● **Task statement**:
Write out every record below exactly as given. Leave the pictures out.

Segment Open

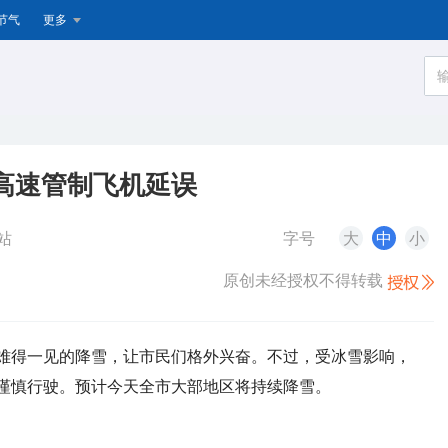
节气
更多
地高速管制飞机延误
站
字号
大
中
小
原创未经授权不得转载
来难得一见的降雪，让市民们格外兴奋。不过，受冰雪影响，
谨慎行驶。预计今天全市大部地区将持续降雪。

Segment Closed

● **Your response**:
节气
更多
地高速管制飞机延误
站
字号
大
中
小
原创未经授权不得转载
来难得一见的降雪，让市民们格外兴奋。不过，受冰雪影响，
谨慎行驶。预计今天全市大部地区将持续降雪。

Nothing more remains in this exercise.